With TLL still contracting YoY, and total government spending down $22B, it looks like we are looking at a negative GDP number for these 3 months, unless net imports have decreased by a greater amount.

This is pretty bad when the best thing we can look forward to is a hope that we imported less to get us some US GDP "growth".

5 comments:

  1. Matt, can you give me the website you visited to obtain this data?

    Thanks!

    ReplyDelete
  2. Joker,

    I go to the Daily Treasury Statements where they have the month-to-date data on US Treasury withdrawals here:

    link_http://www.fms.treas.gov/dts/index.html

    And the Feds H.8 report here for bank credit data:

    link_http://federalreserve.gov/econresdata/releases/statisticsdata.htm

    got all of this thru Mike over the years....

    Resp,

    ReplyDelete
  3. This is pretty bad when the best thing we can look forward to is a hope that we imported less to get us some US GDP "growth".
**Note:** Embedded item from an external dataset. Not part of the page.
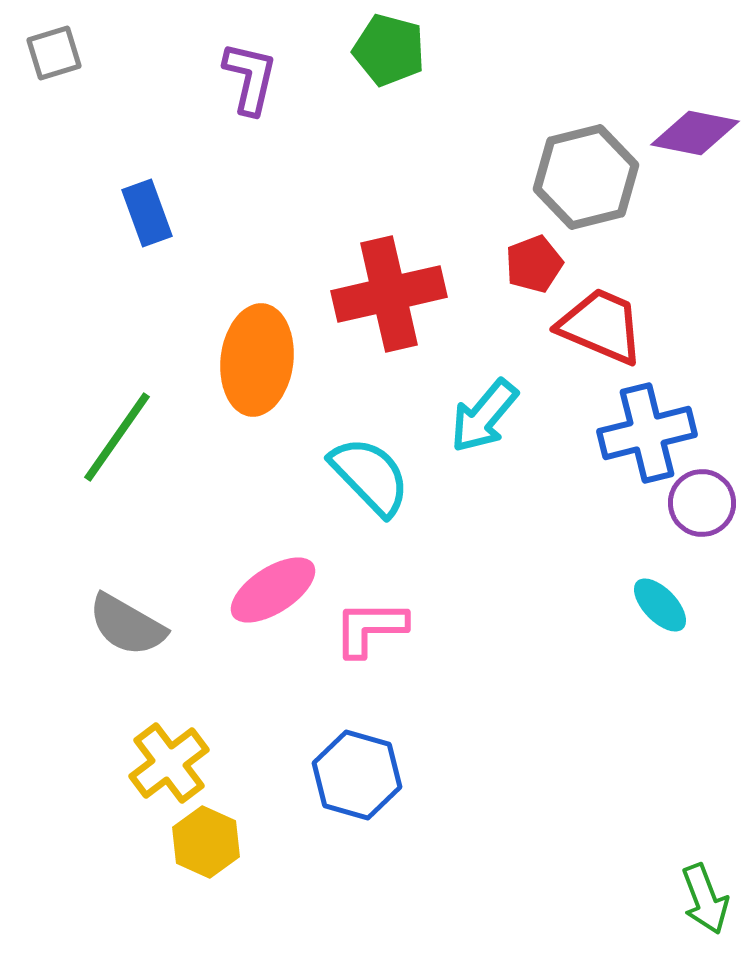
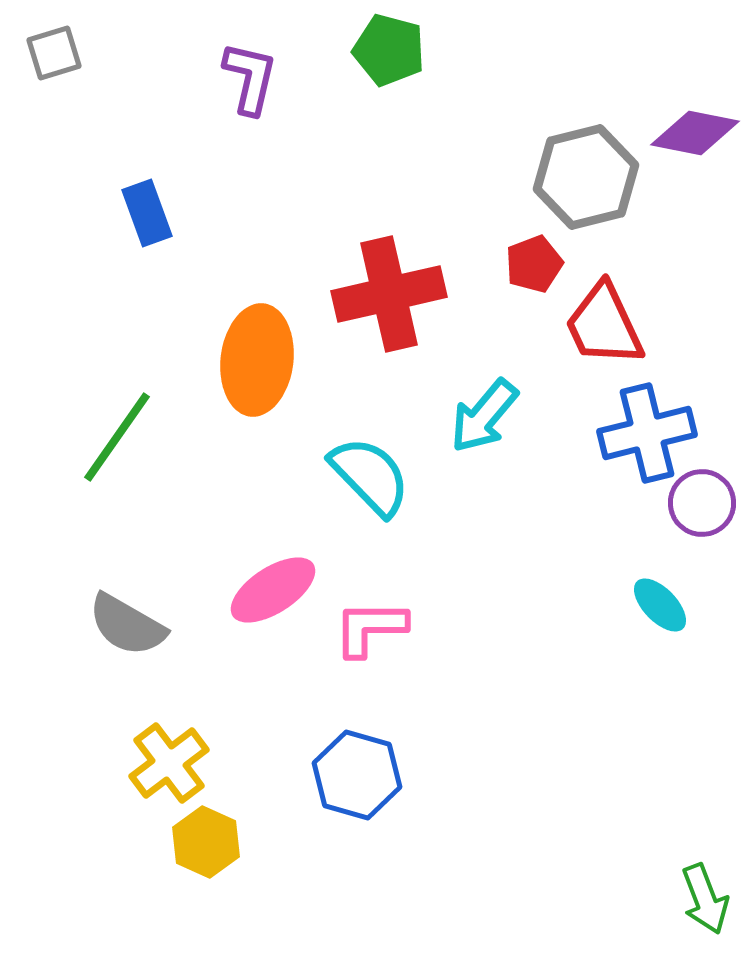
red trapezoid: moved 3 px right, 1 px up; rotated 138 degrees counterclockwise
    That's not happening, 1Q 2011 trade deficit ($571 billion) was up against both 1Q and 4Q 2010.
    Obama was foolish to let the deficit zombies box him on the budget deficit, the only option it leaves him is jumping on the trade deficit (and its enormous demand leakage) with both feet. WTO Article 12 does allow countries running trade deficits to take steps to restore equilibrium.
    http://seekingalpha.com/article/272372-u-s-trade-deficit-grows-driving-gdp-growth-down-in-q1

    This can be done with tariffs or (per Warren Buffett) an import certificate market. But both of those require Congressional approval, good luck with that. There is, however, a third option. Ravi Batra has long recommended a dual exchange rate system. A NY Fed paper found an "equivalence of tariffs-cum-subsidies and official exchange rate devaluations under dual exchange markets".
    http://books.google.com/books?id=bX3XpV1wM64C&pg=PA206&lpg=PA206
    http://www.sciencedirect.com/science/article/pii/002219969390053Z

    And that is something the President himself can direct Tsy and the Fed (as a designated "agency") to implement by executive order.
    Consistent with the obligations of the Government in the International Monetary Fund on orderly exchange arrangements and a stable system of exchange rates, the Secretary or an agency designated by the Secretary, with the approval of the President, may deal in gold, foreign exchange, and other instruments of credit and securities the Secretary considers necessary.
    http://www.law.cornell.edu/uscode/31/usc_sec_31_00005302----000-.html

    ReplyDelete
  4. The interesting part was the revenue side was up 80 bln while spending only down by 22b. I was hoping they had delayed a 100 bln plus on current liabilities and then paid out the funds rapidly on debt ceiling raising which could give real and financial markets a nice demand bounce out of the ditch. Doesn't look promising.